We think a situation has developed in the country which requires us to considerably reinforce the social component of the [structural adjustment] program, intoned neoliberal technocrat and Finance Minister Fred Joseph at the meeting which included representatives from the World Bank, Inter-american Development Bank, European Union, U.S. Embassy, and French Embassy. In the short term -- the very short-term -- it will be necessary to begin to implement projects of a social character, which is very important to the population today.

A delegation from the IMF just ended a two-week mission to Haiti on June 19 and the delegation leader agreed that it was necessary to respond to the basic expectations of the population as quickly as possible.

Thus, from Fujimori to Preval to the IMF, neoliberals are all agreed: a little more sugar must be put on the pill of austerity to placate growing popular fury because an uprising is growing. For example, demonstrators answering the call of the Movement for National Resistance (MORENA) blocked all the roads into Gonaives, from Ennery to l'Estere, on June 17 and 18 and the highway through Pont Sonde on June 23. In both actions, MORENA was demanding an end to the structural adjustment program and the immediate disoccupation of Haiti i.e. the withdrawal of all foreign troops, the ultimate enforcers of neoliberal reform.

Meanwhile, conservatives in Washington were trying to take advantage of the political free-for-all in Haiti to advance their own program. Last week, the International Republican Institute (IRI), the GOP-wing of the gravely misnamed National Endowment for Democracy, issued a report on the April 6 first-round of municipal and legislative elections. IRI called for the annulment of the polling, the removal of the present Provisional Electoral Council (CEP), and its replacement by a new CEP which should be formed in a democratic and pluralistic manner, i.e. with the participation of Republican-backed politicians in some kind of national conference.

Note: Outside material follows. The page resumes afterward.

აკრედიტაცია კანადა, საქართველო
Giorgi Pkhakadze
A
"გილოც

Also speaking out this week, on the airwaves of conservative Radio Metropole, was former World Bank official, presidential candidate, putschist prime minister, and Washington-pawn Marc Bazin. I think I can bill myself as one of the first, if not the first, to propose the idea of a national conference to resolve a political crisis, Bazin said in the June 24 interview. The god- father of neoliberal doctrine in Haiti went on to call for a pause in this [structural] adjustment, or else in 5 or 10 years, we will be even poorer, and there will be no growth... The adjustment being done today is no good and if we continue with it, we are finished.

Despite such duplicitous posturing, Bazin still has his promoters. Among them is eclectic politician Rockefeller Guerre, who proposed Bazin as Prime Minister this week, his first choice being OPL secretary general Gerard Pierre-Charles. Other names floating in the Prime Minister sweepstakes are former Aristide Public Works Minister Frantz Verella (now working for the World Bank) and former Aristide Education Minister and perennial Lavalas strongman Leslie Voltaire.

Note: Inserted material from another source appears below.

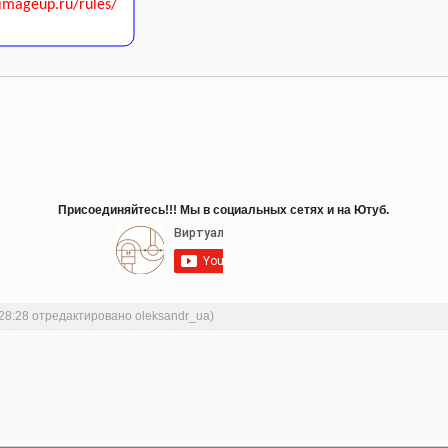
Присоединяйтесь!!! Мы в социальных сетях и на Ютуб.
:28:28 отредактировано oleksandr_ua)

However, the OPL continues to withhold any replacement candidates and to play a game of chicken with Preval, where it is seeking political concessions and guarantees before it agrees to continue to occupy the Prime Minister's hot seat. We are talking not only about scenarios but also about real mechanisms for consultation so that we can as quickly as possible set up a functioning government, Pierre-Charles said. A government which has resigned by definition cannot deal with the great challenges of the moment, and these challenges are imperative.

Until Pierre-Charles gets his real mechanisms, the OPL will keep a dead hand on the tiller of state, while the misery and rebellion of the Haitian people grows.